There are three sizes to most print jobs.

  • The image size – this is the finished size of your job.
  • Print area – this is the area in which it is safe to go up to from the edge – generally a minimum of 3mm smaller than the image size on all sides. We recommend 4mm on business cards and 8/10mm on flyers.
  • Bleed size – this is the area in which the background ‘bleeds’ past the image size – generally, 3mm larger than the image size. 5mm/10mm on large format unless the printer specially requests no bleed. (This is because it is trimmed with a specialised cutter)

If you have a background image or a graphic which extends past your artwork then you will need bleed. If it is printed without bleed then you will have either white edges on your finished printed artwork, or the job will be trimmed undersize.

What is bleed in printing?

Large format

Years ago bleed was required but technology holds no bounds and today some large format printers do not require bleed. As with all printing, unless your printer advises otherwise it is recommended that bleed and crop marks are applied to all single-page documents.

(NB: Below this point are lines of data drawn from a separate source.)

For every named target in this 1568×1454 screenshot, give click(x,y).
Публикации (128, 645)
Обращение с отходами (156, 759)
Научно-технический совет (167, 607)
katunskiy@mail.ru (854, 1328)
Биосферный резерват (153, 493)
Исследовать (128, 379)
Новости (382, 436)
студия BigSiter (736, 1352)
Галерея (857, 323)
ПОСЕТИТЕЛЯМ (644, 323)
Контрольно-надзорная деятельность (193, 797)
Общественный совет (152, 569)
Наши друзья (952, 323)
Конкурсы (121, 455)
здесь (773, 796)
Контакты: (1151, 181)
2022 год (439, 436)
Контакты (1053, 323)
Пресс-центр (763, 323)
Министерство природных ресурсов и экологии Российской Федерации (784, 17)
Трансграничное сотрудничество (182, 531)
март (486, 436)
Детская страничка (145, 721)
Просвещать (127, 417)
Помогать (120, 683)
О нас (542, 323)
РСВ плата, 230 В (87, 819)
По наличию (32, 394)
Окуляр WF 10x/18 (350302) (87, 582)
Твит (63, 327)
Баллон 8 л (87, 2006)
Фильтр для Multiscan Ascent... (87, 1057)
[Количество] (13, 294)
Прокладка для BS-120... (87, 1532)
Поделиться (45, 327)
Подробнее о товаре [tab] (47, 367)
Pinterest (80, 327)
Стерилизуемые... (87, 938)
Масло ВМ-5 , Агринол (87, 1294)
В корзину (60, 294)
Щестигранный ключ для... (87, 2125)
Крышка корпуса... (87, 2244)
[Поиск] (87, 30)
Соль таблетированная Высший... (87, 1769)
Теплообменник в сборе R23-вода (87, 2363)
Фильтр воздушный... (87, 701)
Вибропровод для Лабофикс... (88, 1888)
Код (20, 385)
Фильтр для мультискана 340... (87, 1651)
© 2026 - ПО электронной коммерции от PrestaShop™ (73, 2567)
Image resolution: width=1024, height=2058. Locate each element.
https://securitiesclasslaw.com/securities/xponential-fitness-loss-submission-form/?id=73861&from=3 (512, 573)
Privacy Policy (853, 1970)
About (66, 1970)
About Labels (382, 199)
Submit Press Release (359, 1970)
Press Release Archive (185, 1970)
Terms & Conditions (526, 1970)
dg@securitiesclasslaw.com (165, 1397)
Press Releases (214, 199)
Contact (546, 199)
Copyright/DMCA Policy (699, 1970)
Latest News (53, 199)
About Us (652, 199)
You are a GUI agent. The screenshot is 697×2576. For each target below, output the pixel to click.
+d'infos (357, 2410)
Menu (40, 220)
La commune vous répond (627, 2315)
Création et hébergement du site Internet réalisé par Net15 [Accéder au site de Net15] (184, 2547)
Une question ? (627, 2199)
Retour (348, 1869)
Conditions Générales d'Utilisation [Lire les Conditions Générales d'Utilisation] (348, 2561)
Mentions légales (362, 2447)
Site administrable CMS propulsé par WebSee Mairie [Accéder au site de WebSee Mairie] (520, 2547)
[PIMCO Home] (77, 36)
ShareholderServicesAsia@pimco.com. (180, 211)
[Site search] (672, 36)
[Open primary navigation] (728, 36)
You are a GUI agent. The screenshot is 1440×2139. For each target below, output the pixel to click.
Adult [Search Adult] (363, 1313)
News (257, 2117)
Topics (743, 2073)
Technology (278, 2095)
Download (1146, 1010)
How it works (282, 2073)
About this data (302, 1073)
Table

  • On posters up to A0, we recommend your PDF or artwork is supplied with 3/5mm bleed with crop marks
  • On roller banners, banners and pop-ups we recommend 5mm bleed with crop marks
  • On larger size printing, B0 and above 10mm
  • On TFS or wrapping add 50mm to 100mm
  • On vinyl or acrylic cutting form 5mm to 10mm
  • We always advise you to check with your printer before sending files

Magazines and Brochures

3mm Bleed.

The vast majority of printers will only accept PDFs for brochures and magazines to their specifications. Always check with your printer before sending PDFs. Always ensure that the PDF is high resolution ‘press ready’. Some printers may ask you to add registration and crop marks and may ask you to embed fonts so please check.

Printing from an application

3mm bleed. This needs to be applied to the outer sides of the spread ON ALL PAGES. Add registration marks and colour bars.

Printing from PDF

3mm bleed. Supply as single pages. Crop and registration marks are normally not required but check with your printer.


How do add I bleed?

Add the required amount of bleed to the finished size of your job.

ie – if 3mm bleed is required and your job is A4 your finished trimmed size is 210×297, and the file you supply to the printer will be 216x303mm.

Shown right: How we set InDesign up for an A4 document.

how to add bleed in indesign

Creep in Magazines and Brochures?

When you fold multiple pages the outer sheets fall short of the centre pages. This is referred to as creep. We recommend that you do not bother with creep on anything less than 36pp. The 3mm bleed with naturally cover this. If anything over this when supplying PDFs you may wish to compensate. Both InDesign and Quark allow for this automatically. Always ask your printer.

Conclusion

If bleed is required by the printer and has not been applied then your artwork will fail the flight check.

As a final point the way print is handled in Pre Press, particularly in large format, is ever-changing with many different ways of printing the same piece of artwork depending on which system a printer has invested in.